▸ Assignment: A complete answer lists every line of the entries below where the string "skirt" appears.

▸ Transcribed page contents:
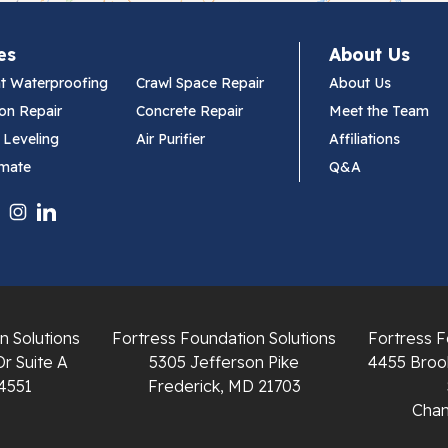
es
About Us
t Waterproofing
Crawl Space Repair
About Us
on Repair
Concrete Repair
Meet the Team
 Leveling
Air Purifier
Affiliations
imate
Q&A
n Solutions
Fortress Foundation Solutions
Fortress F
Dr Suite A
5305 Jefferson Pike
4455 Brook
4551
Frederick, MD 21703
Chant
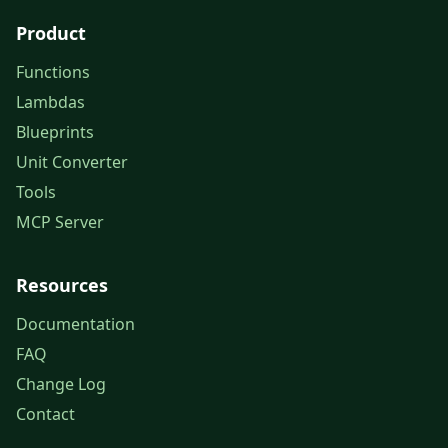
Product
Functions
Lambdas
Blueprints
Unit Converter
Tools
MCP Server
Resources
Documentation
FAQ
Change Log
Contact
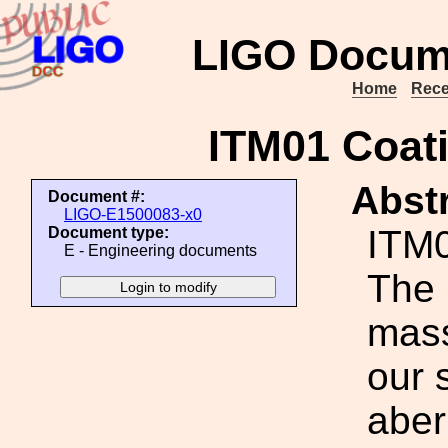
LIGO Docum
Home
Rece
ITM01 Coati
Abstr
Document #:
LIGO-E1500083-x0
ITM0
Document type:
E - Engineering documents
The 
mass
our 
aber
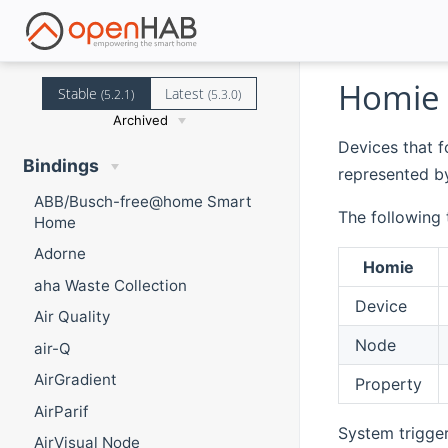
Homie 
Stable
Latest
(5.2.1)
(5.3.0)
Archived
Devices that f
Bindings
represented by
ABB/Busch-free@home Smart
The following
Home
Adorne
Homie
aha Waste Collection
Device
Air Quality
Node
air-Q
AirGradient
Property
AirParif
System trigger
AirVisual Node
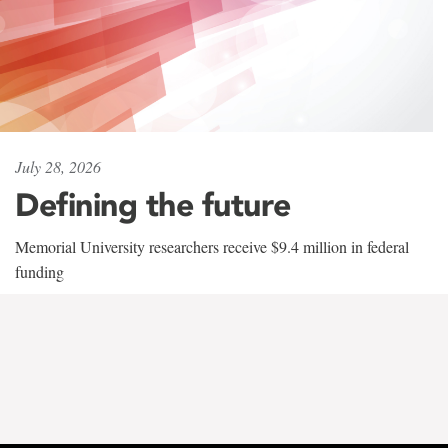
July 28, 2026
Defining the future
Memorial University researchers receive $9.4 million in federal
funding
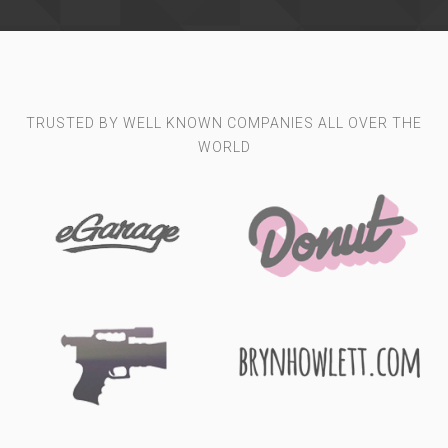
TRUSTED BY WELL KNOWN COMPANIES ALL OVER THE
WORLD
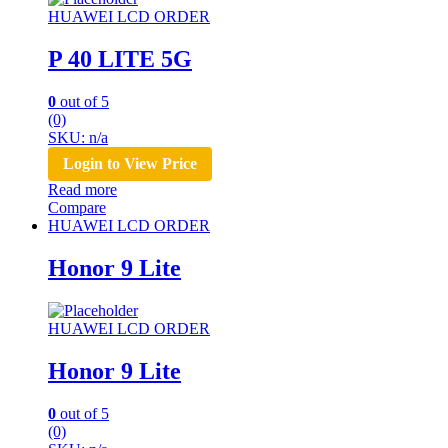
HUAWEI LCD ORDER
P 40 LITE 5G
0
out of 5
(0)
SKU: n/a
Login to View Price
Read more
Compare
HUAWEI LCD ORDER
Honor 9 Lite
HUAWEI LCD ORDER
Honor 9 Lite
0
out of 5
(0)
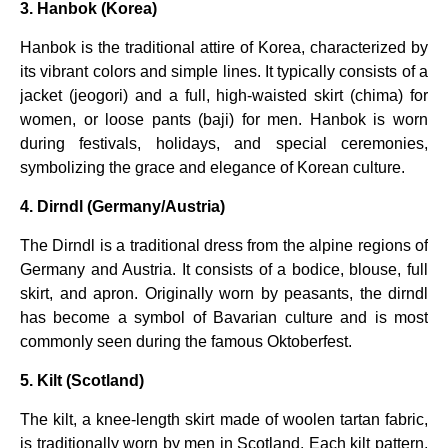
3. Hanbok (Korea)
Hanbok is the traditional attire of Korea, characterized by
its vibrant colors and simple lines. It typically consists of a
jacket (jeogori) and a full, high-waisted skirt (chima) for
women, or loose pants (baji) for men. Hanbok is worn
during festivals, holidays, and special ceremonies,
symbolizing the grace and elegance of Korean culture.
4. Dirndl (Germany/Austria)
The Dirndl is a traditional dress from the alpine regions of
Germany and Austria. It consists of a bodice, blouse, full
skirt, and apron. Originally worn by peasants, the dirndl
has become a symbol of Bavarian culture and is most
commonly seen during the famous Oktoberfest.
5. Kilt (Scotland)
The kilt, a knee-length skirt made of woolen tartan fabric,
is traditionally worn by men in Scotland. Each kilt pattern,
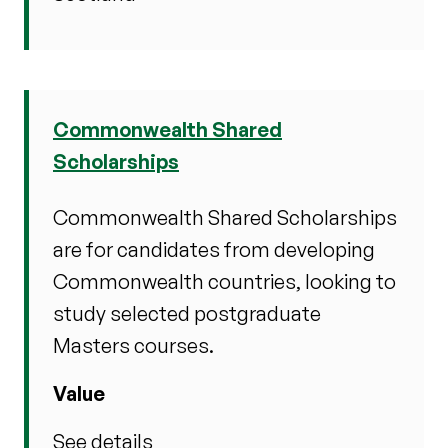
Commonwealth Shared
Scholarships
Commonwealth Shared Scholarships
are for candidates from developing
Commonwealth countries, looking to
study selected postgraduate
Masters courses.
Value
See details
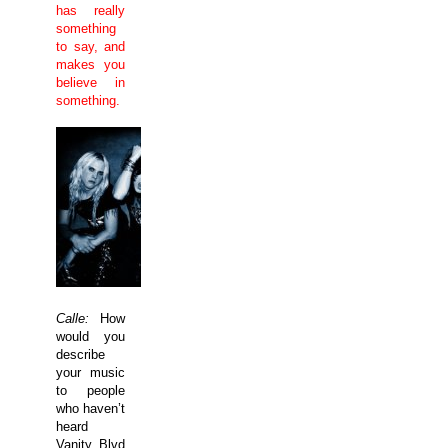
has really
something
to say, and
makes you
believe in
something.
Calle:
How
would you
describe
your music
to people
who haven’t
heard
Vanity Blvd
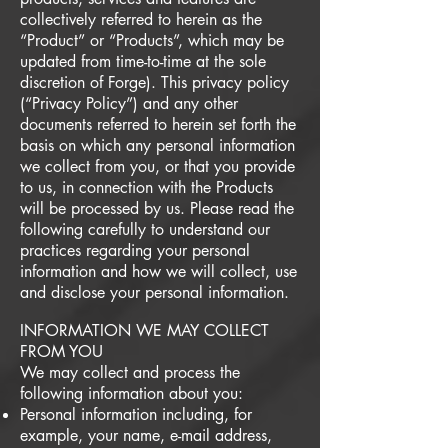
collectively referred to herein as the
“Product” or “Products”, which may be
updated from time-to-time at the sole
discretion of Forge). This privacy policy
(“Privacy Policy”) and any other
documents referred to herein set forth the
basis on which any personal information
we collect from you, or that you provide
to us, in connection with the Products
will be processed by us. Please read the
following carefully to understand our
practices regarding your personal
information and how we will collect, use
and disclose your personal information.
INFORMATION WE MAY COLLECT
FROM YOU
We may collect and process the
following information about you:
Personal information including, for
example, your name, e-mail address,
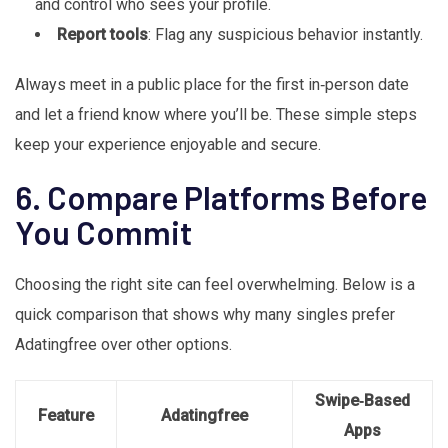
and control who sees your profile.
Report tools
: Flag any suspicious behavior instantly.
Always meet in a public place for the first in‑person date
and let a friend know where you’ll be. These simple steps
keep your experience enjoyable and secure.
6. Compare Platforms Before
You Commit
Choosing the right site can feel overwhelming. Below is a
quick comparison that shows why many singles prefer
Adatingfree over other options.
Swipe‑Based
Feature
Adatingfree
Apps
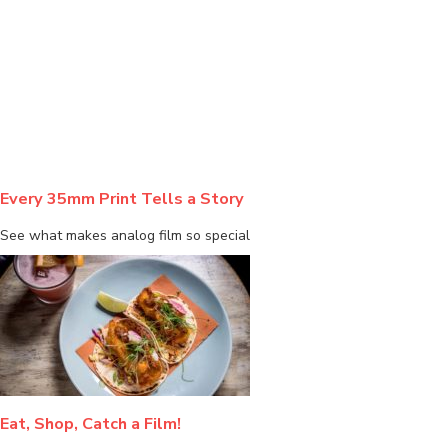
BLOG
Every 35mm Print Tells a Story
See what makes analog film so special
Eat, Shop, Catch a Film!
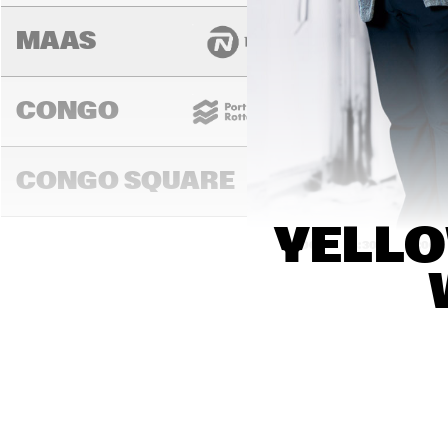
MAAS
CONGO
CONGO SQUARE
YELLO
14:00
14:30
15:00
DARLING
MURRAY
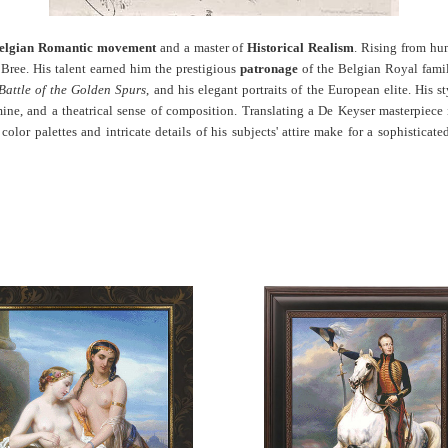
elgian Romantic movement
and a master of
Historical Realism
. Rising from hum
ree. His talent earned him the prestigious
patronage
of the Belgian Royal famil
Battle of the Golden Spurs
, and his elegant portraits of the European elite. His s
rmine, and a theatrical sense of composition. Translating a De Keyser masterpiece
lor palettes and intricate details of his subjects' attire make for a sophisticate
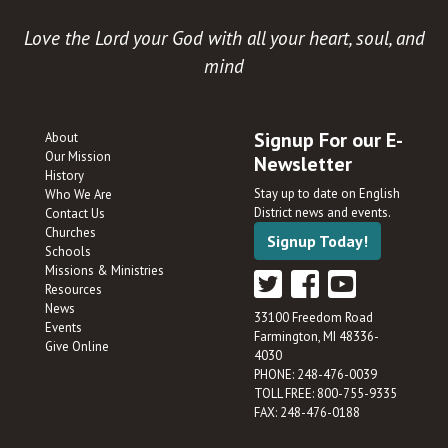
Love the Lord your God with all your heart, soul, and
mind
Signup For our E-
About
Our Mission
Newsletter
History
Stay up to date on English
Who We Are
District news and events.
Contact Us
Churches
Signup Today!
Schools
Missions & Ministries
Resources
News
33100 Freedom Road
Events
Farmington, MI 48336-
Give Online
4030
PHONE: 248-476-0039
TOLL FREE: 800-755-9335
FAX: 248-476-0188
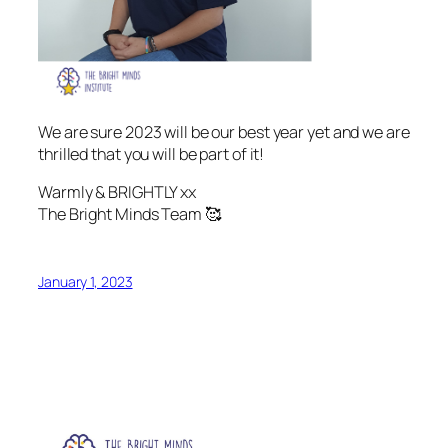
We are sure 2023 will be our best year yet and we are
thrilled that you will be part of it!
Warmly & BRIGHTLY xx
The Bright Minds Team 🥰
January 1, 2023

▸ Solved problem:
jacket (jeogori) and a full, high-waisted skirt (chima) for
skirt, and apron. Originally worn by peasants, the dirndl
The kilt, a knee-length skirt made of woolen tartan fabric,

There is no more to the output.